Which statement correctly distinguishes StateFlow from a plain SharedFlow when exposing UI state from a ViewModel?
- StateFlow holds one current value, requires an initial, and conflates updates
- StateFlow has no current value and never replays anything to new collectors
- StateFlow buffers every emission and delivers all values with no conflation
- StateFlow is hot only while an Activity is RESUMED and becomes cold otherwise
Answer: StateFlow holds one current value, requires an initial, and conflates updates
StateFlow is a conflated state holder: it requires an initial value, always exposes a current value, and replays only the latest value to new collectors, which is exactly why it suits UI state; SharedFlow is more configurable and need not hold a value.
Why is implementing DefaultLifecycleObserver preferred over the older @OnLifecycleEvent-annotated LifecycleObserver?
- @OnLifecycleEvent dispatches on a background thread, while DefaultLifecycleObserver is main-thread only.
- Only DefaultLifecycleObserver can observe ProcessLifecycleOwner across the app process.

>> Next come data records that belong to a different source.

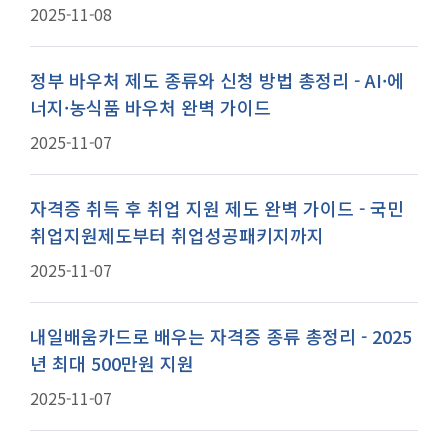
2025-11-08
정부 바우처 제도 종류와 신청 방법 총정리 - AI·에
너지·농식품 바우처 완벽 가이드
2025-11-07
자격증 취득 후 취업 지원 제도 완벽 가이드 - 국민
취업지원제도부터 취업성공패키지까지
2025-11-07
내일배움카드로 배우는 자격증 종류 총정리 - 2025
년 최대 500만원 지원
2025-11-07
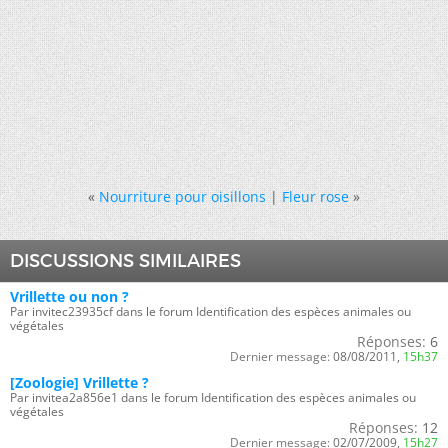
«
Nourriture pour oisillons
|
Fleur rose
»
DISCUSSIONS SIMILAIRES
Vrillette ou non ?
Par invitec23935cf dans le forum Identification des espèces animales ou
végétales
Réponses:
6
Dernier message:
08/08/2011,
15h37
[Zoologie] Vrillette ?
Par invitea2a856e1 dans le forum Identification des espèces animales ou
végétales
Réponses:
12
Dernier message:
02/07/2009,
15h27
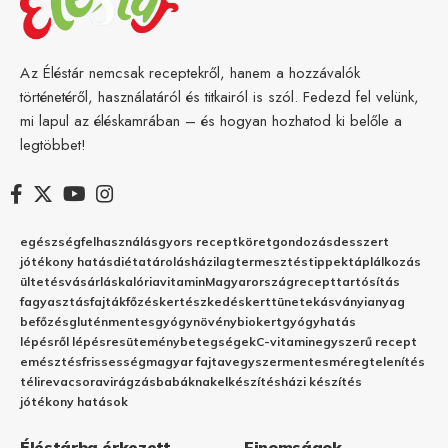
Az Éléstár nemcsak receptekről, hanem a hozzávalók
történetéről, használatáról és titkairól is szól. Fedezd fel velünk,
mi lapul az éléskamrában – és hogyan hozhatod ki belőle a
legtöbbet!
egészség
felhasználás
gyors recept
köret
gondozás
desszert
jótékony hatás
diéta
tárolás
házilag
termesztés
tippek
táplálkozás
ültetés
vásárlás
kalória
vitamin
Magyarország
recept
tartósítás
fagyasztás
fajták
főzés
kertészkedés
kert
tünetek
ásványianyag
befőzés
gluténmentes
gyógynövény
biokert
gyógyhatás
lépésről lépésre
sütemény
betegségek
C-vitamin
egyszerű recept
emésztés
frissesség
magyar fajta
vegyszermentes
méregtelenítés
télire
vacsora
virágzás
babáknak
elkészítés
házi készítés
jótékony hatások
Éléstárba érkezett
Finomságok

- The @OnLifecycleEvent API is deprecated; DefaultLifecycleObserver is type-safe and reflection-free.
- DefaultLifecycleObserver is the only observer you can register with lifecycle.addObserver().
Answer: The @OnLifecycleEvent API is deprecated; DefaultLifecycleObserver is type-safe and reflection-free.
@OnLifecycleEvent was deprecated in favor of DefaultLifecycleObserver, whose overridable onCreate/onStart/onStop callbacks are type-safe and avoid the reflection and annotation processing the old approach relied on.